By Casey C. Sullivan, Esq. on April 10, 2015 | Last updated on March 21, 2019

JPMorgan Chase is instituting new software that will identify "rogue employees" before they actually do wrong, the banking and financial services company announced. We'll skip the comparison to "Minority Report," the early aughts film in which Tom Cruise hunts down "precriminals" before they can act.

Chase has been rattled by compliance problems over the past years, having recently settled a Department of Justice investigation into its mortgage practices for $13 billion. It has faced continuing investigation on multiple fronts, from accusations that it manipulated energy markets, to claims it improperly steered clients into self-serving investments.

Could a corporate Big Brother be the answer to Chase's woes? If it is, will others follow?

Wall Street is Watching

Chase's algorithm looks at whether workers skip compliance training, overstep risk limits or violate personal trading rules. Data could also be gathered, according to security experts, from but it also scrapes data from less direct sources, snapping up info from employee emails, chats and telephone transcripts to see if workers are colluding or concealing intentions.

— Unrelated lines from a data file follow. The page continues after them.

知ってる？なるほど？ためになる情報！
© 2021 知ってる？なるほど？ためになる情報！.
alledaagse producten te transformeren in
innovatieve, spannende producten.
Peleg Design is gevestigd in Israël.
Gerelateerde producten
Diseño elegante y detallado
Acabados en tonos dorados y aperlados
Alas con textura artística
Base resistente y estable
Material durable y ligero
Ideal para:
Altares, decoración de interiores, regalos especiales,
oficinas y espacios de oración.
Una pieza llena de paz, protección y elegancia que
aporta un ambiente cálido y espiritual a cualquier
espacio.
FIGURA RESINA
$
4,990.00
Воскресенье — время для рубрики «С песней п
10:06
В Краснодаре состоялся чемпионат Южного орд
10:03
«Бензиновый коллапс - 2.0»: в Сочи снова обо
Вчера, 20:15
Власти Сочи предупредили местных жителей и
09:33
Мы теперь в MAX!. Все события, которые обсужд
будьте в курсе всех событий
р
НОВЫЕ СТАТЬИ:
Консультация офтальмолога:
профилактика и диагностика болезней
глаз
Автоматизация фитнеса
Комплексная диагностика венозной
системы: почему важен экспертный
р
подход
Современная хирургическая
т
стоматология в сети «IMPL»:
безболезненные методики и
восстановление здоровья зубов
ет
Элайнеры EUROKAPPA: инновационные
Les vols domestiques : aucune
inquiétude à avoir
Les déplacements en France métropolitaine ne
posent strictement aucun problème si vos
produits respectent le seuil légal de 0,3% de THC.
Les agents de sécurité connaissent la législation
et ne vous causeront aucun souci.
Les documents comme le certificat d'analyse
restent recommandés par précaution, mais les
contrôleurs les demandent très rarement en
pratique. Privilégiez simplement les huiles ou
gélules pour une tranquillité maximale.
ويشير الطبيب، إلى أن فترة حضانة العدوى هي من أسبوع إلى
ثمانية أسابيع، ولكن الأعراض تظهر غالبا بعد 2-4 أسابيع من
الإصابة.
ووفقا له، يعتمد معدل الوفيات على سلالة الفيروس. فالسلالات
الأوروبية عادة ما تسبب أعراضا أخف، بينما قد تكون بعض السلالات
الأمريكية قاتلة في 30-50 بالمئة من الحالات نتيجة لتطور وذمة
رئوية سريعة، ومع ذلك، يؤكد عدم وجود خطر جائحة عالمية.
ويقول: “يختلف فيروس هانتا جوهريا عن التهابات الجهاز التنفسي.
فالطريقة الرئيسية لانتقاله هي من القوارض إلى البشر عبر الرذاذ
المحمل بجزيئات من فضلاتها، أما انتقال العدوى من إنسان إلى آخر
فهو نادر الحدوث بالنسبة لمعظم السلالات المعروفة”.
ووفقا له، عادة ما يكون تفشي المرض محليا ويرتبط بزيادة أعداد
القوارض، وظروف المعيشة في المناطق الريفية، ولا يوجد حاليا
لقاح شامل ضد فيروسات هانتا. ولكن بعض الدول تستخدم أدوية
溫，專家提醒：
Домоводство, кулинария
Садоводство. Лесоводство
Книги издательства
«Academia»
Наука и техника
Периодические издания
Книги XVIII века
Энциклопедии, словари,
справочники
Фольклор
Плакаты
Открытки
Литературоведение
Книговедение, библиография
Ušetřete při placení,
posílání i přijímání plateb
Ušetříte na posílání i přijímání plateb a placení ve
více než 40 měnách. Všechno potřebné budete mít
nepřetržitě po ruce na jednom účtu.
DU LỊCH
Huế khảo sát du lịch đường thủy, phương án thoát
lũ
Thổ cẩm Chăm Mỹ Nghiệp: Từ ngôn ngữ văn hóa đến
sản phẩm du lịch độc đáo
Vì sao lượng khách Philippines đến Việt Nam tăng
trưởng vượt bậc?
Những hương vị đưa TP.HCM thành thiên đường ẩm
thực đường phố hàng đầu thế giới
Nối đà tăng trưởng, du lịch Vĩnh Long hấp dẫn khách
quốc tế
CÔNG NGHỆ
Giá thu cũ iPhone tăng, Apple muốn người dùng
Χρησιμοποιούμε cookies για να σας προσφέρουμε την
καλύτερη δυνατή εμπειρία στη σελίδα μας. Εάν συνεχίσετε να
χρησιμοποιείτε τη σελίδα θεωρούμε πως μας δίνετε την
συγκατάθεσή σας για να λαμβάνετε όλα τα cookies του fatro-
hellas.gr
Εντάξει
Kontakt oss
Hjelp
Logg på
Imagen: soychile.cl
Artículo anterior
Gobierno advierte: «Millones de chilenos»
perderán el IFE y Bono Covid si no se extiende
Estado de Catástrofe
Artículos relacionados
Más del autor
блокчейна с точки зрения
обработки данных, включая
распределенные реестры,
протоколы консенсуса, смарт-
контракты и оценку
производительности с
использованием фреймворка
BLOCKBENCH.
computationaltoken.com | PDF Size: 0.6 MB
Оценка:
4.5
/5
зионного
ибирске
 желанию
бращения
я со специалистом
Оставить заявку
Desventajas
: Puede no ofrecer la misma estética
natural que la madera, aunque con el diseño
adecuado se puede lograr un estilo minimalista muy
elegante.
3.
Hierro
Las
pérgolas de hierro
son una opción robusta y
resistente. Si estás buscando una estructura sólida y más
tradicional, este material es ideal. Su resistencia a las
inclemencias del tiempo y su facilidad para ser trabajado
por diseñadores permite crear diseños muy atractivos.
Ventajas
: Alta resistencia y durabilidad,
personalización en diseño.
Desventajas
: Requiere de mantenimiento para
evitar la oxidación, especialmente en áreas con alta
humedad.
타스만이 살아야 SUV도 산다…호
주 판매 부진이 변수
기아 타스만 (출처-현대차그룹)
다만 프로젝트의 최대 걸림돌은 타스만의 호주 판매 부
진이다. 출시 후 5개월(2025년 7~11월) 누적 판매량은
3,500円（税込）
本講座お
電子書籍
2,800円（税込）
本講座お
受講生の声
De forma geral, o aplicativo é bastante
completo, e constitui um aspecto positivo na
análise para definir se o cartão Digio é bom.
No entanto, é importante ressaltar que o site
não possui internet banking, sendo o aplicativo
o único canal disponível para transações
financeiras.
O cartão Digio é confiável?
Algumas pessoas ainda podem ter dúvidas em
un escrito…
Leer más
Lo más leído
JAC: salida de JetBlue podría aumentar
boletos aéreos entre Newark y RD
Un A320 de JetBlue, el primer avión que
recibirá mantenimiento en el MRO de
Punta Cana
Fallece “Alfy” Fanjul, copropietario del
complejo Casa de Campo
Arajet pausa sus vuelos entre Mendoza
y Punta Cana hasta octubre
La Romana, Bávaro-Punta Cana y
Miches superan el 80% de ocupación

Described as a "surveillance program" by Bloomberg, the software aggregates data and predicts behavior, such as regulatory compliance. Chase has already hired 2,500 compliance workers over the past three years, but thinks its new technology will identify patterns that escape its human overseers.

Noncompliant employees have helped keep a small army of lawyers in work over the past few years. Chase alone has rung up a $36 billion legal bill since the financial crisis. In a February memo, the bank's COO said that litigation costs and regulatory fees were more than just a "one-time fine," but a threat to the business' bottom line, according to Bloomberg. Along with implementing the new technology, Chase is seeking to review its corporate culture in order to improve compliance.

We're left with some troubling questions, though. Will this new software create an even bigger paper trail, should wrongdoing be found in the future? How much litigation might arise when employees are disciplined for acts they have yet to commit? When robots take over the world, will they be gentle?